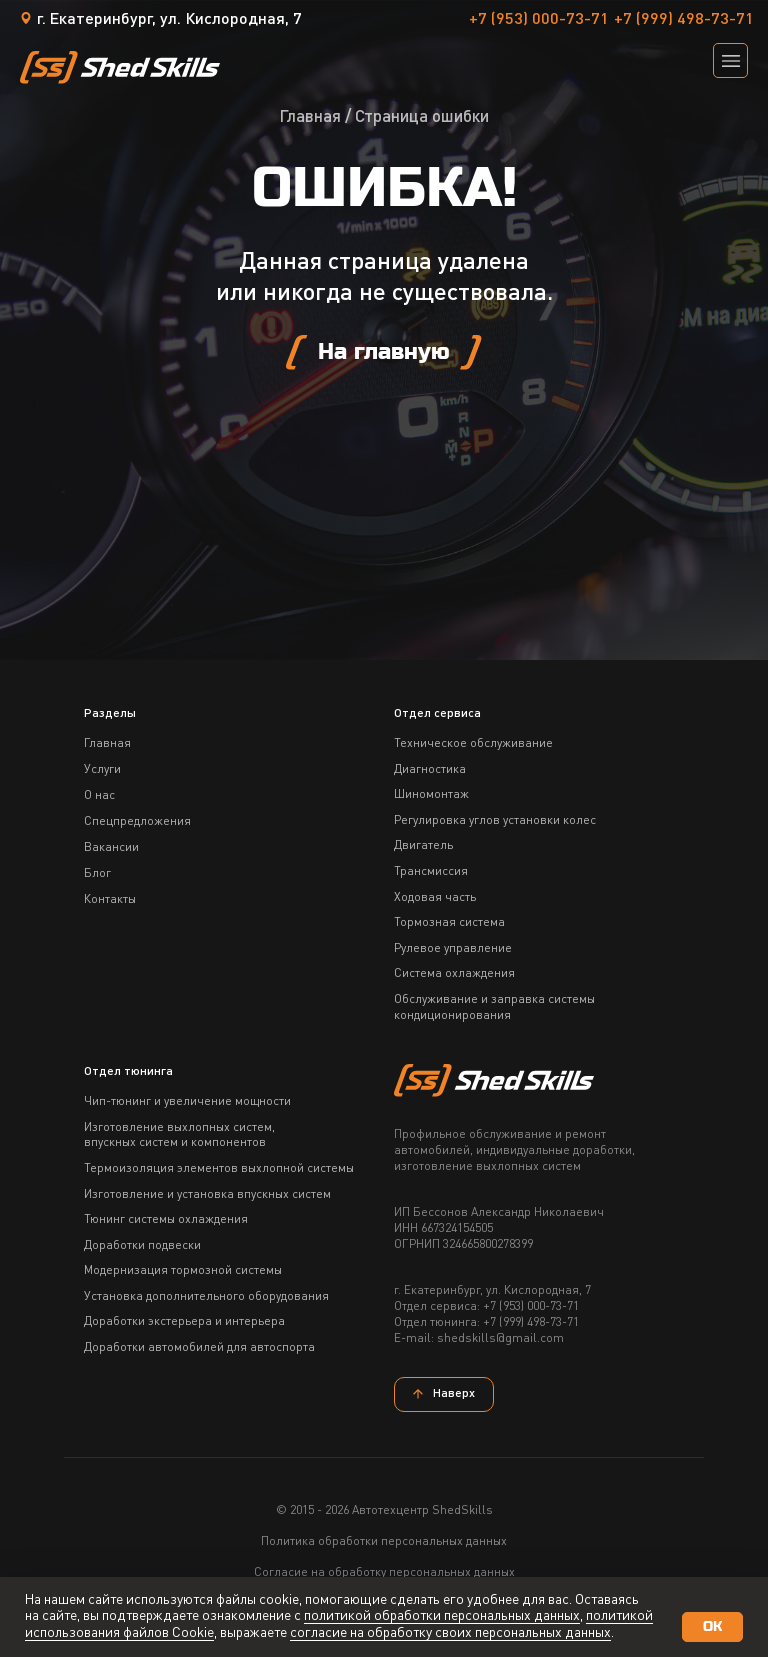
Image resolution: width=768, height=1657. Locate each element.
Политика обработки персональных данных (384, 1542)
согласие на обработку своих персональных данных (450, 1633)
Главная (310, 117)
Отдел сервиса (437, 714)
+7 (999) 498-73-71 (684, 20)
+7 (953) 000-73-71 (539, 20)
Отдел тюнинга (128, 1072)
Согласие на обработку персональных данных (384, 1573)
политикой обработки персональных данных (442, 1616)
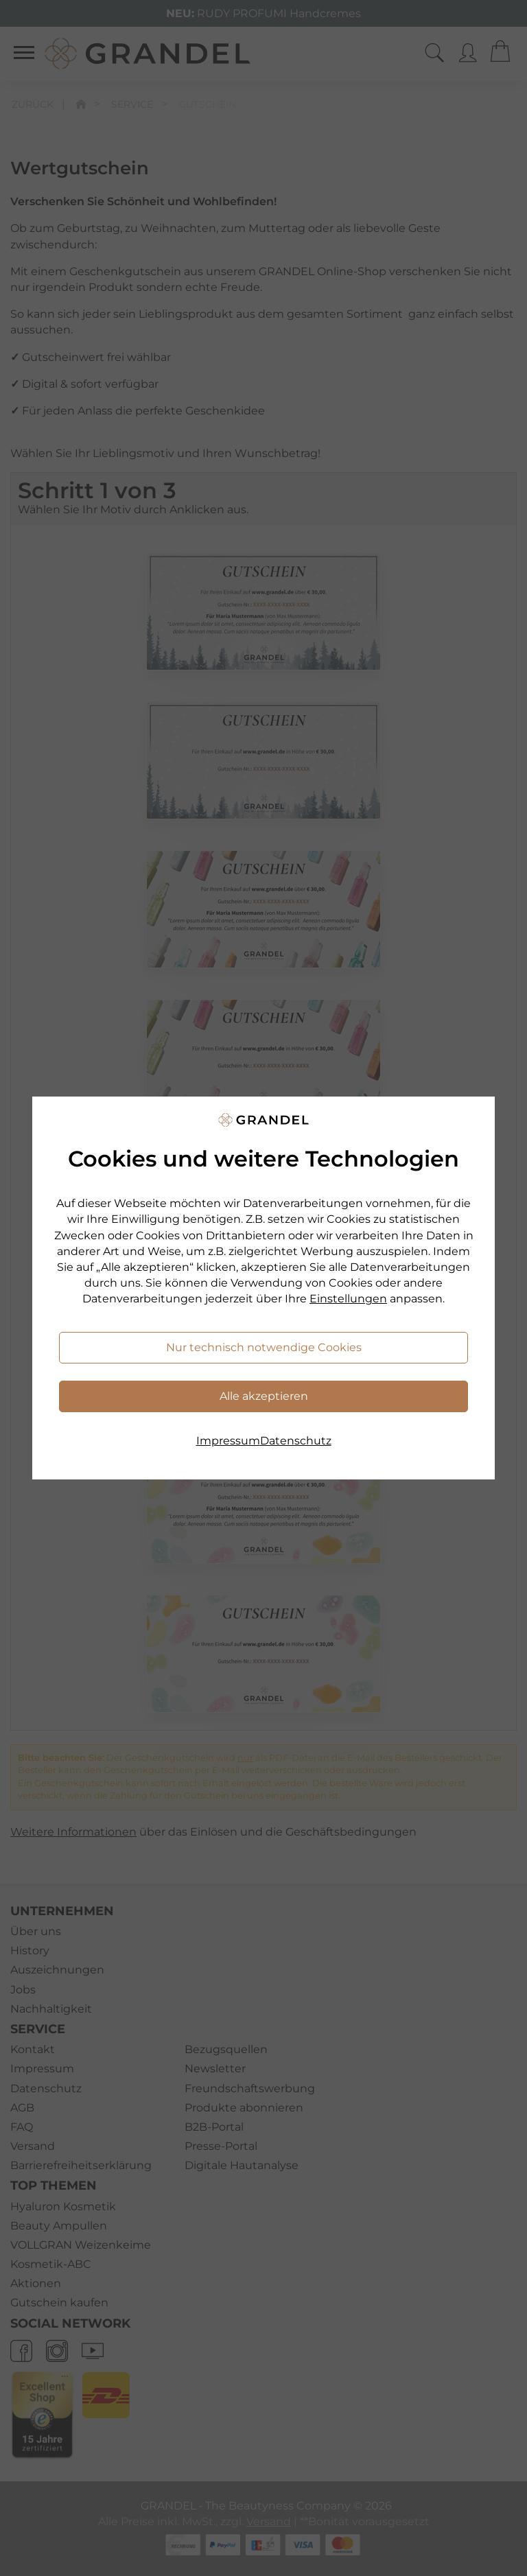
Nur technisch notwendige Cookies (264, 1347)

■ **Problem to solve**
Which lines of the material contain "обработку"? List them.

■ **Result of the task**
согласие на обработку своих персональных данных (450, 1633)
Согласие на обработку персональных данных (384, 1573)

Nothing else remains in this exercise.